§ **What to produce**
Leave out the pictures and retype all the entries below exactly.

(Records to process)

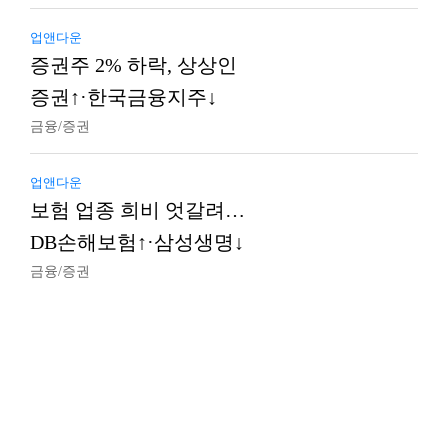
업앤다운
증권주 2% 하락, 상상인
증권↑·한국금융지주↓
금융/증권
업앤다운
보험 업종 희비 엇갈려…
DB손해보험↑·삼성생명↓
금융/증권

(End Records to process)

§ **Solution to this problem**
업앤다운
증권주 2% 하락, 상상인
증권↑·한국금융지주↓
금융/증권
업앤다운
보험 업종 희비 엇갈려…
DB손해보험↑·삼성생명↓
금융/증권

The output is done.